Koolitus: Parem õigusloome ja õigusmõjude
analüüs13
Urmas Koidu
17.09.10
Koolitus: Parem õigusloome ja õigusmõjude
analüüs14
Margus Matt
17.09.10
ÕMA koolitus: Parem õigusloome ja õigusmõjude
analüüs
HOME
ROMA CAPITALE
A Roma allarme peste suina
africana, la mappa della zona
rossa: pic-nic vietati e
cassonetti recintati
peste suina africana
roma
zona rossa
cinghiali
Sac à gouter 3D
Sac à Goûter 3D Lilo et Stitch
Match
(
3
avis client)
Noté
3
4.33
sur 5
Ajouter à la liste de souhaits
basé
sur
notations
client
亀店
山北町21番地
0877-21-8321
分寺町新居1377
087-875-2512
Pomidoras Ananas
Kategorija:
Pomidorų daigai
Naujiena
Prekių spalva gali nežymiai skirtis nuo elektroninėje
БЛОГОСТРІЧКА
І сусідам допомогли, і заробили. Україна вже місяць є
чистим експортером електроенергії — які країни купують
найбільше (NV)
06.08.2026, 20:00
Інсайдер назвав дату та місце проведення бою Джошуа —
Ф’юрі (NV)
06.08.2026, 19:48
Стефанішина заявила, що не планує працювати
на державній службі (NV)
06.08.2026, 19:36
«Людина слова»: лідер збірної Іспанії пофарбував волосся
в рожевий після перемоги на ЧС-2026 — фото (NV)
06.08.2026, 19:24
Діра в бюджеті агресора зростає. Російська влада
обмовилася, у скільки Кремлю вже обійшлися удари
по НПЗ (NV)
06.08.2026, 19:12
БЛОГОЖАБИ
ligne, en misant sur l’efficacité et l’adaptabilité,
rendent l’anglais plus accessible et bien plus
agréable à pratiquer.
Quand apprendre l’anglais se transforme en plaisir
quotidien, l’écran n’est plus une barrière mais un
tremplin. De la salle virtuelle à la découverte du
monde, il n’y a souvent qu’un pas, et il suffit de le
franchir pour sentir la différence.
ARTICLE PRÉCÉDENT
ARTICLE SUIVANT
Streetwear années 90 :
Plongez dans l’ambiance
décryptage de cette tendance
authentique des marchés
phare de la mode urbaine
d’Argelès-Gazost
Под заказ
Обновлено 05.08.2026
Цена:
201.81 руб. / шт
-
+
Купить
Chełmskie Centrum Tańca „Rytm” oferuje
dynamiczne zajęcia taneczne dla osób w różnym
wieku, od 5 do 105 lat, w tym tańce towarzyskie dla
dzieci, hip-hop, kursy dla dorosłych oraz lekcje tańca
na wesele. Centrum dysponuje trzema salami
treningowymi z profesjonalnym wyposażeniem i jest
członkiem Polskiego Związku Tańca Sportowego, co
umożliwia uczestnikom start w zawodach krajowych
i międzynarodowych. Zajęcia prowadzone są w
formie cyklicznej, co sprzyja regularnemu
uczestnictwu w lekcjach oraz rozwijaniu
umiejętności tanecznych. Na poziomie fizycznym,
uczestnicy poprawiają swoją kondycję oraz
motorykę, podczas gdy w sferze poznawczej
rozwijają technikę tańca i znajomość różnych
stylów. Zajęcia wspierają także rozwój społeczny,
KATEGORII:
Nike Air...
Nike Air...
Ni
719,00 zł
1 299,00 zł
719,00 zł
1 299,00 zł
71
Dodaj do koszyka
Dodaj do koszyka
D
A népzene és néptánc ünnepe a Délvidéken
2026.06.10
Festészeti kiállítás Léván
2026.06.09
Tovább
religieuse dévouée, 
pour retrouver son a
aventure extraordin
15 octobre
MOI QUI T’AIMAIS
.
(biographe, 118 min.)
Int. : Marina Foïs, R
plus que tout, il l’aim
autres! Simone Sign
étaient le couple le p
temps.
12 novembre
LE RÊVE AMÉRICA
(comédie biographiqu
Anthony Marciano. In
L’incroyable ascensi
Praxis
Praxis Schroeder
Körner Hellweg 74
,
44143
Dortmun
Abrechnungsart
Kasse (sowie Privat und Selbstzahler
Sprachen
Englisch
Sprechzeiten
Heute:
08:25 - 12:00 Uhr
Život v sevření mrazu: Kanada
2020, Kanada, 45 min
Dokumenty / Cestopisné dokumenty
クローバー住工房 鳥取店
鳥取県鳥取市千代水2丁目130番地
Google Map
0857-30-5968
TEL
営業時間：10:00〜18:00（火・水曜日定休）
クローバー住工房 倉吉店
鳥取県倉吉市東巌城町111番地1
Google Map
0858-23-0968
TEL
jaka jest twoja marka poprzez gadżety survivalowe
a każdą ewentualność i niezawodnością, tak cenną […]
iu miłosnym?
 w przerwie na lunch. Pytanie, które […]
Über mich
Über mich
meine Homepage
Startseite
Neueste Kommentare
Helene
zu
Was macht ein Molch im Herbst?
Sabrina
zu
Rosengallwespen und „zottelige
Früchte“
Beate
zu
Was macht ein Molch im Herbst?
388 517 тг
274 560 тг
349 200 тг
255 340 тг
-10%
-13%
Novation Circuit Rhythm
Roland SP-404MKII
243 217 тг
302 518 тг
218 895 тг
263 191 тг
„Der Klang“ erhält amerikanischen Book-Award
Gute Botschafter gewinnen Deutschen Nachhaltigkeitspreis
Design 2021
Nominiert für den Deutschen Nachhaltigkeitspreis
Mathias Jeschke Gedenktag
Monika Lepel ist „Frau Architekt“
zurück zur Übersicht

THE PROBLEM: Return the data exactly. Include every record.

ANSWER SECTION:
Koolitus: Parem õigusloome ja õigusmõjude
analüüs13
Urmas Koidu
17.09.10
Koolitus: Parem õigusloome ja õigusmõjude
analüüs14
Margus Matt
17.09.10
ÕMA koolitus: Parem õigusloome ja õigusmõjude
analüüs
HOME
ROMA CAPITALE
A Roma allarme peste suina
africana, la mappa della zona
rossa: pic-nic vietati e
cassonetti recintati
peste suina africana
roma
zona rossa
cinghiali
Sac à gouter 3D
Sac à Goûter 3D Lilo et Stitch
Match
(
3
avis client)
Noté
3
4.33
sur 5
Ajouter à la liste de souhaits
basé
sur
notations
client
亀店
山北町21番地
0877-21-8321
分寺町新居1377
087-875-2512
Pomidoras Ananas
Kategorija:
Pomidorų daigai
Naujiena
Prekių spalva gali nežymiai skirtis nuo elektroninėje
БЛОГОСТРІЧКА
І сусідам допомогли, і заробили. Україна вже місяць є
чистим експортером електроенергії — які країни купують
найбільше (NV)
06.08.2026, 20:00
Інсайдер назвав дату та місце проведення бою Джошуа —
Ф’юрі (NV)
06.08.2026, 19:48
Стефанішина заявила, що не планує працювати
на державній службі (NV)
06.08.2026, 19:36
«Людина слова»: лідер збірної Іспанії пофарбував волосся
в рожевий після перемоги на ЧС-2026 — фото (NV)
06.08.2026, 19:24
Діра в бюджеті агресора зростає. Російська влада
обмовилася, у скільки Кремлю вже обійшлися удари
по НПЗ (NV)
06.08.2026, 19:12
БЛОГОЖАБИ
ligne, en misant sur l’efficacité et l’adaptabilité,
rendent l’anglais plus accessible et bien plus
agréable à pratiquer.
Quand apprendre l’anglais se transforme en plaisir
quotidien, l’écran n’est plus une barrière mais un
tremplin. De la salle virtuelle à la découverte du
monde, il n’y a souvent qu’un pas, et il suffit de le
franchir pour sentir la différence.
ARTICLE PRÉCÉDENT
ARTICLE SUIVANT
Streetwear années 90 :
Plongez dans l’ambiance
décryptage de cette tendance
authentique des marchés
phare de la mode urbaine
d’Argelès-Gazost
Под заказ
Обновлено 05.08.2026
Цена:
201.81 руб. / шт
-
+
Купить
Chełmskie Centrum Tańca „Rytm” oferuje
dynamiczne zajęcia taneczne dla osób w różnym
wieku, od 5 do 105 lat, w tym tańce towarzyskie dla
dzieci, hip-hop, kursy dla dorosłych oraz lekcje tańca
na wesele. Centrum dysponuje trzema salami
treningowymi z profesjonalnym wyposażeniem i jest
członkiem Polskiego Związku Tańca Sportowego, co
umożliwia uczestnikom start w zawodach krajowych
i międzynarodowych. Zajęcia prowadzone są w
formie cyklicznej, co sprzyja regularnemu
uczestnictwu w lekcjach oraz rozwijaniu
umiejętności tanecznych. Na poziomie fizycznym,
uczestnicy poprawiają swoją kondycję oraz
motorykę, podczas gdy w sferze poznawczej
rozwijają technikę tańca i znajomość różnych
stylów. Zajęcia wspierają także rozwój społeczny,
KATEGORII:
Nike Air...
Nike Air...
Ni
719,00 zł
1 299,00 zł
719,00 zł
1 299,00 zł
71
Dodaj do koszyka
Dodaj do koszyka
D
A népzene és néptánc ünnepe a Délvidéken
2026.06.10
Festészeti kiállítás Léván
2026.06.09
Tovább
religieuse dévouée, 
pour retrouver son a
aventure extraordin
15 octobre
MOI QUI T’AIMAIS
.
(biographe, 118 min.)
Int. : Marina Foïs, R
plus que tout, il l’aim
autres! Simone Sign
étaient le couple le p
temps.
12 novembre
LE RÊVE AMÉRICA
(comédie biographiqu
Anthony Marciano. In
L’incroyable ascensi
Praxis
Praxis Schroeder
Körner Hellweg 74
,
44143
Dortmun
Abrechnungsart
Kasse (sowie Privat und Selbstzahler
Sprachen
Englisch
Sprechzeiten
Heute:
08:25 - 12:00 Uhr
Život v sevření mrazu: Kanada
2020, Kanada, 45 min
Dokumenty / Cestopisné dokumenty
クローバー住工房 鳥取店
鳥取県鳥取市千代水2丁目130番地
Google Map
0857-30-5968
TEL
営業時間：10:00〜18:00（火・水曜日定休）
クローバー住工房 倉吉店
鳥取県倉吉市東巌城町111番地1
Google Map
0858-23-0968
TEL
jaka jest twoja marka poprzez gadżety survivalowe
a każdą ewentualność i niezawodnością, tak cenną […]
iu miłosnym?
 w przerwie na lunch. Pytanie, które […]
Über mich
Über mich
meine Homepage
Startseite
Neueste Kommentare
Helene
zu
Was macht ein Molch im Herbst?
Sabrina
zu
Rosengallwespen und „zottelige
Früchte“
Beate
zu
Was macht ein Molch im Herbst?
388 517 тг
274 560 тг
349 200 тг
255 340 тг
-10%
-13%
Novation Circuit Rhythm
Roland SP-404MKII
243 217 тг
302 518 тг
218 895 тг
263 191 тг
„Der Klang“ erhält amerikanischen Book-Award
Gute Botschafter gewinnen Deutschen Nachhaltigkeitspreis
Design 2021
Nominiert für den Deutschen Nachhaltigkeitspreis
Mathias Jeschke Gedenktag
Monika Lepel ist „Frau Architekt“
zurück zur Übersicht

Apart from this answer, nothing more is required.